# Visual Data Analysis of Fraudulent Transactions

Your CFO has also requested detailed trends data on specific card holders. Use the starter notebook to query your database and generate visualizations that supply the requested information as follows, then add your visualizations and observations to your markdown report.

In [1]:
# Initial imports
import pandas as pd
import calendar
import numpy as np
import hvplot.pandas
import holoviews as hv
from sqlalchemy import create_engine
#disable settingwithcopywarning:
pd.options.mode.chained_assignment = None
from bokeh.models.formatters import NumeralTickFormatter
from scipy import stats

In [2]:
# Create and return dataframe and plot for requested cardholder id;
# Plot will show just those transactions under $5
def process_cardholder_id (card_id):

    temp_df = fraud_df[fraud_df["cardholder_id"] == card_id]

    temp_plot = temp_df.hvplot.line(
        x="transaction_date",
        y="transaction_amt",
        xlabel='Transaction Date',
        ylabel='Transaction Amount',
        title='Transactions by Date for Cardholder ' + str(card_id),
        label='Cardholder ' + str(card_id),
        ylim=[0,5],
        yformatter = NumeralTickFormatter(format="$0,0"),
    )
    return temp_df, temp_plot

In [3]:
# add a boolean column indicating 1 if the tran amount < $2, 0 otherwise
# Then use that column to add a running total column so can more easily see patterns
def add_running_total (df):
    df['LE2'] = np.where(df['transaction_amt'] <= 2, 1, 0)
    df['LE2_Running_Total'] = df['LE2'].cumsum()
    return df
    

In [7]:
#Create and return a line plot using the running total in the dataframe provided
def plot_running_total(df):
    plot = df.hvplot.line(
        x="transaction_date",
        y="LE2_Running_Total",
        xlabel='Transaction Date',
        ylabel='Count',
        title='Running Total of Transactions under $2.00 by Date',
        label='Cardholder ' + str(df.iloc[0]['cardholder_id'])
    )
    return plot

In [9]:
# Create a connection to the database
engine = create_engine("postgresql://postgres:postgres@localhost:5432/module_7_homework")

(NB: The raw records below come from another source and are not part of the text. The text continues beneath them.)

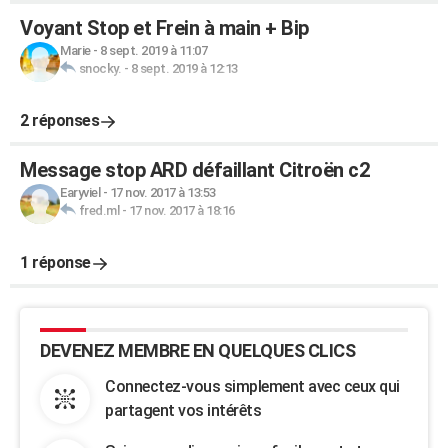
Voyant Stop et Frein à main + Bip
Marie
-
8 sept. 2019 à 11:07
snocky.
-
8 sept. 2019 à 12:13
2 réponses
Message stop ARD défaillant Citroën c2
Earyviel
-
17 nov. 2017 à 13:53
fred.ml
-
17 nov. 2017 à 18:16
1 réponse
DEVENEZ MEMBRE EN QUELQUES CLICS
Connectez-vous simplement avec ceux qui
partagent vos intérêts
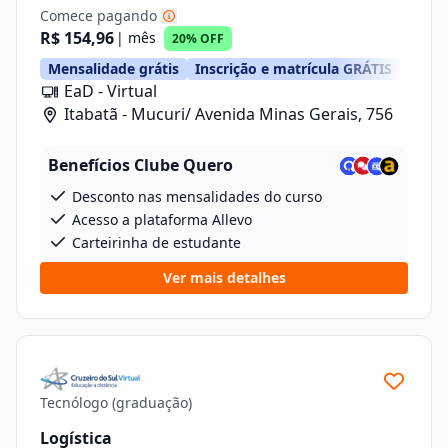
Comece pagando
R$ 154,96
| mês
20% OFF
Mensalidade grátis
Inscrição e matrícula GRÁTIS
EaD - Virtual
Itabatã - Mucuri/ Avenida Minas Gerais, 756
Benefícios Clube Quero
Desconto nas mensalidades do curso
Acesso a plataforma Allevo
Carteirinha de estudante
Ver mais detalhes
Tecnólogo (graduação)
Logística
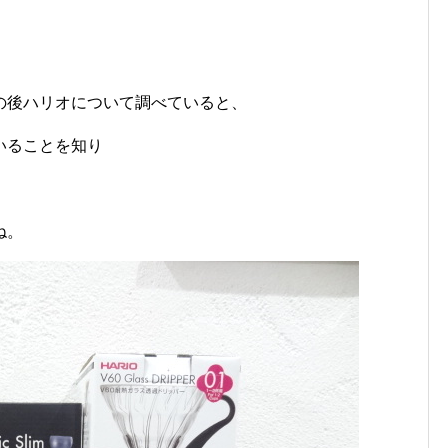
の後ハリオについて調べていると、
いることを知り
ね。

## Data Analysis Question 1

The two most important customers of the firm may have been hacked. Verify if there are any fraudulent transactions in their history. For privacy reasons, you only know that their cardholder IDs are 2 and 18.

* Using hvPlot, create a line plot representing the time series of transactions over the course of the year for each cardholder separately. 

* Next, to better compare their patterns, create a single line plot that containins both card holders' trend data.  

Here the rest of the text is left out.